Wouter’s Package Explorer is a great way to do this, particularly if you want to look at an existing file.

Wouldn’t it be great (well, at least a little bit useful), if you could look at the WordML for a document from within Word? Then you could quickly see the WordML produced when you do something in Word (format some text, create a table, add a comment etc).

ActiveDocument.WordOpenXML provides the OpenXML corresponding to the document. plutext-client-word2007 uses this extensively in C#.

Anyway, we can also use it in VB from within Word to open that in an Internet Explorer window, syntax highlighted and with collapsible sections (similar to IE’s default stylesheet for XML documents).

The result:

word2007-viewpagesource.png

The very straightforward code to do this can be cut/pasted from here -use the “download in other formats” links at the bottom of the page. In Word, from the Developer menu > Visual Basic is used to access Word 2007’s Visual Basic IDE. You can then just paste the code into a new module. Create or open a document, then run the VB. That’s all there is to it.

I specifically chose to do it using VB and not VSTO, so you don’t need Visual Studio installed to get this running.

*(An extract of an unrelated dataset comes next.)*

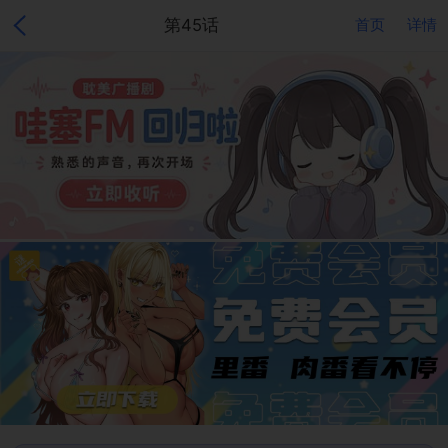
第45话
首页
详情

Also I cobbled this code together quickly, and I know it can be improved. If you’d like me to incorporate your improvements, please feel free to send them in!

Dec 12 2007

Running a community - lessons from jaxb.dev.java.net

As described in my last post, we’re experimenting with using JAXB to unmarshall/marshall docx documents.

The specification is thorough, and the reference implementation (v2.1.5) seems to work well.

Unfortunately, the same can’t be said of jaxb.dev.java.net.

Given that one of my hats is to develop a community around the plutext projects, I’m trying to be aware of what helps or hinders this process.

So in the spirit of constructive criticism (I’d really like to see momentum grow around JAXB-RI), here are some observations:

  1. there are at least two places to go to for discussion (the mailing lists, and the   Metro and JAXB forum).  Where should you post? Which is going to get the better response? Why two options? In this case, the forum seems more active.
  2. its much harder than it needs to be to get the source code. There is no anonymous CVS (or SVN) access.  You need to be registered, and to have applied for the Observer role.  Then the instructions omit the cvs login step.  Eventually it worked, but in the meantime, it took a bit of digging to find a link to the zipped up sources.  There are outdated blog entries to disregard along the way.
  3. once you do have the source code, and given that JDK 1.6 introduced JAXB 2.0 in rt.jar, there should be prominent instructions for using 2.1 in Eclipse (ie use JDK 1.5)
  4. I couldn’t find JAXB 2.1.5 in Maven repositories. Again, outdated blog entries.
  5. the website is pretty slow

Now, none of these problems will stop the determined user. But I’m sure their cumulative effect is to make many others give up.

For those like me who try to get a quick sense of how active a project is by looking at the volume of traffic on the mailing list or forum before making any further commitment, problem #1 above amounts to bad marketing if nothing else.

This is a pity, because as I said, JAXB 2.1.5 is good stuff.